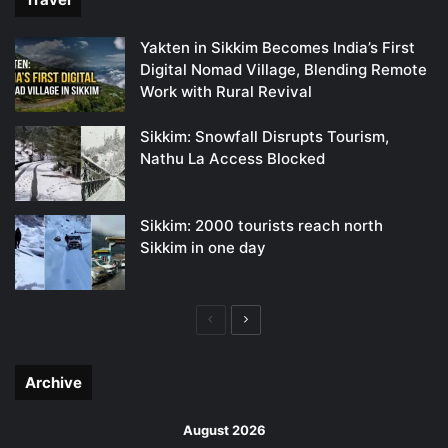
Yakten in Sikkim Becomes India’s First
Digital Nomad Village, Blending Remote
Work with Rural Revival
Sikkim: Snowfall Disrupts Tourism,
Nathu La Access Blocked
Sikkim: 2000 tourists reach north
Sikkim in one day
Previous
Next
page
page
Archive
August 2026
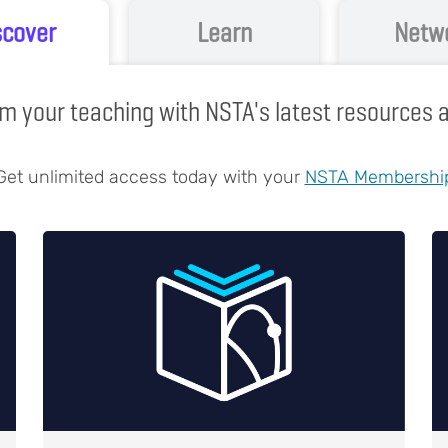
scover
Learn
Netw
m your teaching with NSTA's latest resources
Get unlimited access today with your
NSTA Membershi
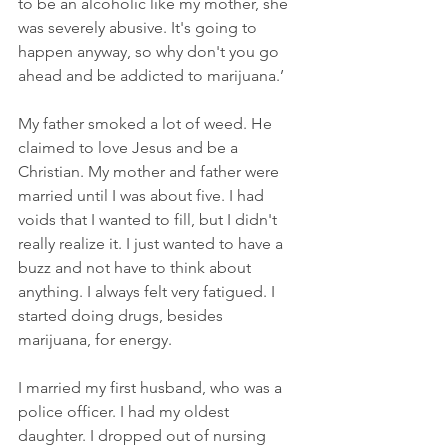
to be an alcoholic like my mother, she 
was severely abusive. It's going to 
happen anyway, so why don't you go 
ahead and be addicted to marijuana.’
My father smoked a lot of weed. He 
claimed to love Jesus and be a 
Christian. My mother and father were 
married until I was about five. I had 
voids that I wanted to fill, but I didn't 
really realize it. I just wanted to have a 
buzz and not have to think about 
anything. I always felt very fatigued. I 
started doing drugs, besides 
marijuana, for energy.
I married my first husband, who was a 
police officer. I had my oldest 
daughter. I dropped out of nursing 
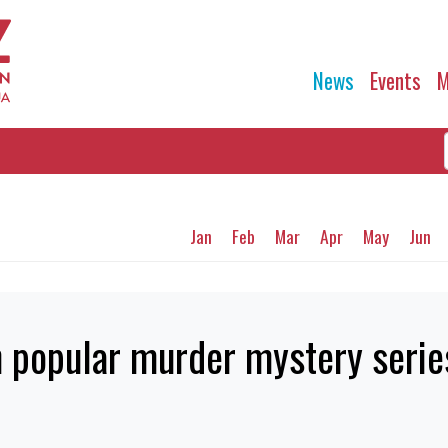
News
Events
M
Jan
Feb
Mar
Apr
May
Jun
n popular murder mystery serie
==*==
Apart from the pictures, all of the data must be duplicated exactly as shown above.

Yakten in Sikkim Becomes India’s First
Digital Nomad Village, Blending Remote
Work with Rural Revival
Sikkim: Snowfall Disrupts Tourism,
Nathu La Access Blocked
Sikkim: 2000 tourists reach north
Sikkim in one day
Previous
Next
page
page
Archive
August 2026
scover
Learn
Netw
m your teaching with NSTA's latest resources
Get unlimited access today with your
NSTA Membershi
to be an alcoholic like my mother, she 
was severely abusive. It's going to 
happen anyway, so why don't you go 
ahead and be addicted to marijuana.’
My father smoked a lot of weed. He 
claimed to love Jesus and be a 
Christian. My mother and father were 
married until I was about five. I had 
voids that I wanted to fill, but I didn't 
really realize it. I just wanted to have a 
buzz and not have to think about 
anything. I always felt very fatigued. I 
started doing drugs, besides 
marijuana, for energy.
I married my first husband, who was a 
police officer. I had my oldest 
daughter. I dropped out of nursing 
News
Events
M
Jan
Feb
Mar
Apr
May
Jun
n popular murder mystery serie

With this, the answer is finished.